Ension has developed a highly portable advanced compact ECLS (ACE) system based on an integrated pump-oxygenator. This system accommodates both pediatric and adult application through use of modular pump-oxygenator unit and is suitable for both short-term (e.g., intraoperative cardiopulmonary bypass) and as chronic applications such as ECMO, extracorporeal lung assist, and extracorporeal CO2 removal (ECCO2R). A principal feature of this system is an extension of the Ension bioactive surface (EBS). The covalently-bonded heparin-based bioactive surface was developed for the unique requirements of ECLS applications. The EBS was designed to mitigate activation of cellular elements in the blood, development of thrombi, and minimize overall systemic inflammatory response.

Critical care transport

In cooperation with the Critical Care Aeromedical Transport Team (CCATT) training program at the USAF School of Aerospace Medicine, the logistitics of incorporating an ACE with the current equipment for transporting critically ill patients has been explored. These evaluation exercises have taken place at Wright-Patterson AFB in a C-130 Hercules trainer. The compact size and ruggedness of both the pump-oxygenator and controller console of the ACE system in addition to potential benefits of the EBS surface makes the system attractive for this challenging application for both civilian and military patient transport.

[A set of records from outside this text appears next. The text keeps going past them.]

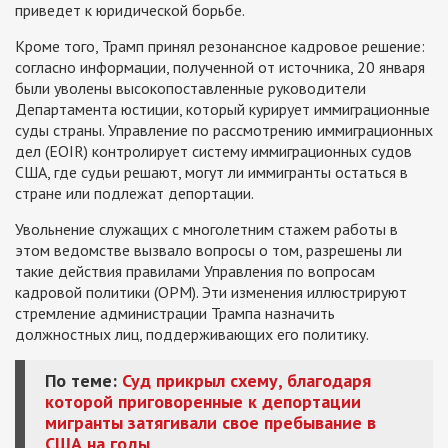
приведет к юридической борьбе.
Кроме того, Трамп принял резонансное кадровое решение:
согласно информации, полученной от источника, 20 января
были уволены высокопоставленные руководители
Департамента юстиции, который курирует иммиграционные
суды страны. Управление по рассмотрению иммиграционных
дел (EOIR) контролирует систему иммиграционных судов
США, где судьи решают, могут ли иммигранты остаться в
стране или подлежат депортации.
Увольнение служащих с многолетним стажем работы в
этом ведомстве вызвало вопросы о том, разрешены ли
такие действия правилами Управления по вопросам
кадровой политики (OPM). Эти изменения иллюстрируют
стремление администрации Трампа назначить
должностных лиц, поддерживающих его политику.
По теме:
Суд прикрыл схему, благодаря
которой приговоренные к депортации
мигранты затягивали свое пребывание в
США на годы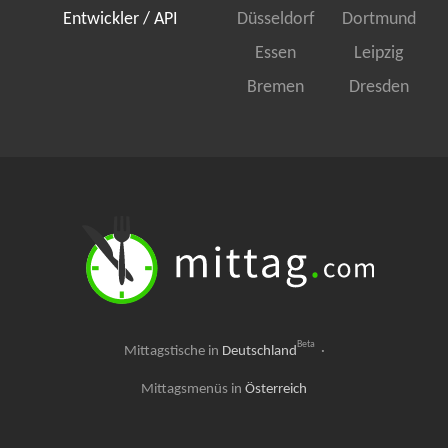
Entwickler / API
Düsseldorf
Dortmund
Essen
Leipzig
Bremen
Dresden
Beta
Mittagstische in
Deutschland
·
Mittagsmenüs in
Österreich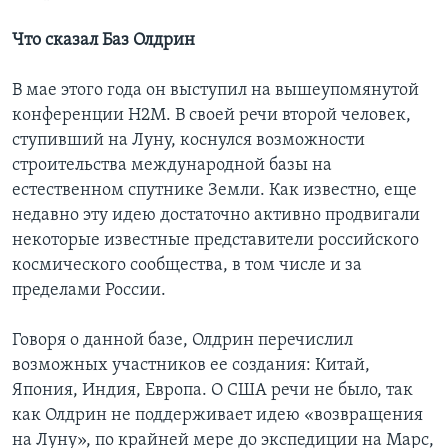
Что сказал Баз Олдрин
В мае этого года он выступил на вышеупомянутой
конференции H2M. В своей речи второй человек,
ступивший на Луну, коснулся возможности
строительства международной базы на
естественном спутнике Земли. Как известно, еще
недавно эту идею достаточно активно продвигали
некоторые известные представители российского
космического сообщества, в том числе и за
пределами России.
Говоря о данной базе, Олдрин перечислил
возможных участников ее создания: Китай,
Япония, Индия, Европа. О США речи не было, так
как Олдрин не поддерживает идею «возвращения
на Луну», по крайней мере до экспедиции на Марс,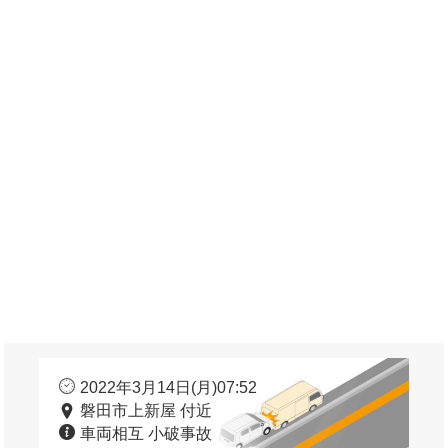
2022年3月14日(月)07:52
磐田市上新屋 付近
車両相互 小破事故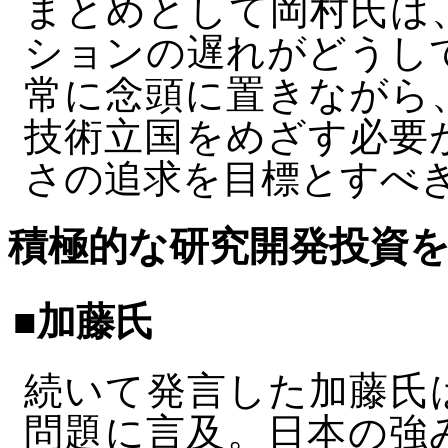
まとめとして岡村氏は
ションの遅れがどうし
常に念頭に置きながら
技術立国をめざす必要
さの追求を目標とすべ
積極的な研究開発投資
■加藤氏
続いて発言した加藤氏
問題に言及。日本の強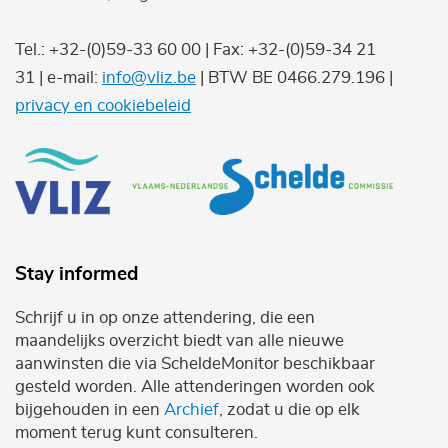
Tel.: +32-(0)59-33 60 00 | Fax: +32-(0)59-34 21
31 | e-mail:
info@vliz.be
| BTW BE 0466.279.196 |
privacy en cookiebeleid
Stay informed
Schrijf u in op onze attendering, die een
maandelijks overzicht biedt van alle nieuwe
aanwinsten die via ScheldeMonitor beschikbaar
gesteld worden. Alle attenderingen worden ook
bijgehouden in een
Archief
, zodat u die op elk
moment terug kunt consulteren.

System for Inducing Hypothermia

Despite the deployment and increasingly effective utilization of automatic external defibrillators (AED) survival of in-field cardiac arrest remains woefully inadequate due to several factors. First, time-to defibrillation is critical. Though survival rates of 48 to 74 percent have been reported when a shock is delivered within 3 to 5 minutes, the discharge rates in controlled studies remains less than 20 percent. This rate is even lower if complete neurological recovery criteria are included. After the initial 3-5 minute period, it has been estimated that a patients chance for survival decrease 10 percent per minute. Beyond 10 minutes, the likelihood of recovery with conventional resuscitative techniques such as CPR is less than 10 percent since simple cardiopulmonary resuscitation (CPR) typically provides only a fraction of the normal blood flow required to maintain cellular viability. Clearly, an intervention is needed that can improve the survival of these arrest patients if immediate resuscitative methodologies such as CPR and AED are unavailable or fail. Such a system would ideally support critical physiological functions allowing an extension of time vis-à-vis a "safety net" to treat the patients' underlying arrest syndrome. Ension has a small, pneumatically-powered (compressed oxygen gas) system that simultaneously cools and pumps blood while also transferring oxygen and carbon dioxide. This system based around an "active mixing" pump-oxygenator device developed by Ension in prior work provides key physiological support necessary to extend the time to better treat the patients' underlying arrest pathology. Furthermore, the incorporation of cooling leverages much work suggesting inducing mild hypothermia is a key to preserving neurological and other organ function.